Le mariage polygame n’est pas reconnu: une seule femme peut bénéficier du droit de regroupement. De même, les enfants des épouses non admises sont exclus du droit au regroupement à moins que l’intérêt supérieur de l’enfant ne l’exige (en application de la Convention des droits de l’enfant de 1989).

Il est aussi permis aux États membres de prévoir que le ressortissant de pays tiers et son conjoint aient atteint un âge minimal (qui en aucun cas ne peut être supérieur à 21 ans), avant de pouvoir exercer le droit au regroupement familial.

Procédure

Les États membres déterminent si c'est au ressortissant étranger lui-même ou aux membres de sa famille qui désirent le rejoindre de présenter la demande de regroupement familial. Sauf dans des cas particuliers, le membre de la famille visé par le regroupement doit se trouver à l’extérieur de l’Union européenne pendant la procédure. La demande doit être accompagnée de pièces justificatives prouvant les liens familiaux et le respect des conditions prévues. La requête doit être examinée dans un maximum de six mois à partir de la date de dépôt de la demande.

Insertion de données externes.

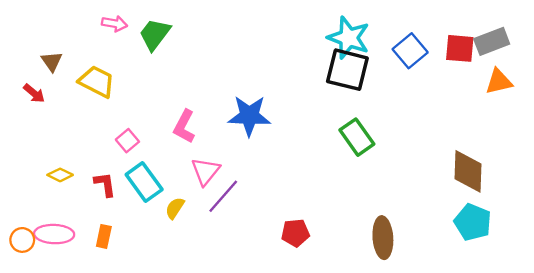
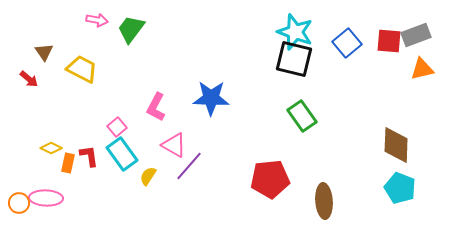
pink square: (127, 141) -> (117, 127), moved
pink triangle: (206, 171) -> (174, 145), turned -40
red pentagon: (295, 233) -> (270, 179), moved, size x1.6
orange rectangle: (104, 236) -> (68, 163), moved

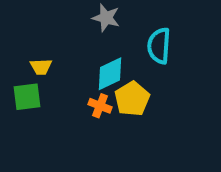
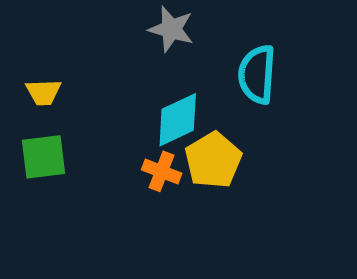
yellow trapezoid: (41, 67) -> (43, 92), moved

Il pourra être demandé à la personne concernée de disposer d’un logement qui réponde aux normes générales de sécurité et de salubrité, d’une assurance maladie et de ressources stables pour subvenir à ses propres besoins et à ceux des membres de sa famille. En outre, elle peut être tenue de se conformer aux mesures d’intégration dans le respect du droit national, et d’avoir résidé dans l’État membre concerné pendant un certain temps (deux ans au plus) avant que les membres de sa famille ne puissent le rejoindre.

L’entrée et le séjour d’un membre de la famille pourront être refusés pour des raisons d’ordre public, de sécurité intérieure et de santé publique. Il en va de même en cas de fraude (falsification de documents, mariage blanc, etc.). Les mêmes raisons pourront justifier le retrait ou le non-renouvellement d’un permis déjà octroyé.

Les personnes auxquelles le permis est refusé, non-renouvelé ou retiré, doivent pouvoir contester cette décision en justice.

Des dispositions particulières sont applicables au regroupement familial des réfugiés. En particulier, en ce qui concerne la notion de membre de la famille, les pièces justificatives attestant les liens familiaux, les conditions en matière de logement, d’assurance-maladie, de ressources stables et de conformité aux mesures d’intégration.

Droits des membres de la famille

Les membres de la famille du ressortissant étranger ont droit à un titre de séjour de la même durée que celui de la personne qu’ils ont rejointe et, au même titre que lui, à l’accès à l’éducation, à l’emploi et à la formation professionnelle.

Après cinq ans de résidence (au plus tard), le conjoint ou le partenaire non marié ainsi que les enfants devenus majeurs auront droit à un titre de séjour autonome.

Les conditions applicables à l'octroi et à la durée du titre de séjour autonome sont définies par le droit national. En cas de rupture du lien familial, les États membres peuvent en limiter l'octroi.

RÉFÉRENCES

ActeEntrée en vigueurDélai de transposition dans les États membresJournal officiel
Directive 2003/86/CE

3.10.2003

3.10.2005

JO L 251 du 3.10.2003

ACTES LIÉS

Rapport de la Commission au Parlement européen et au Conseil sur l’application de la directive du 8 octobre 2008 sur l’application de la directive 2003/86/CE relative au droit au regroupement familial [COM(2008) 610 final – Non publié au Journal officiel].
Il ressort de ce rapport que la directive a été transposée dans presque tous les États membres concernés. Toutefois, des cas de transposition incorrecte ou d’application erronée de la directive ont pu être constatés, en particulier en ce qui concerne la facilitation de l’obtention de visas, l’octroi d’un titre de séjour autonome, la prise en considération de l’intérêt supérieur de l’enfant, le droit de recours et les dispositions plus favorables pour le regroupement familial des réfugiés.
Dans l’ensemble, l’harmonisation de la législation nationale sur le regroupement familial reste plutôt limitée. La Commission entend assurer le suivi de ce rapport en vue de garantir une bonne mise en œuvre dans les États membres. Elle rédigera également un livre vert sur le regroupement familial afin d’ouvrir le débat entre les intervenants.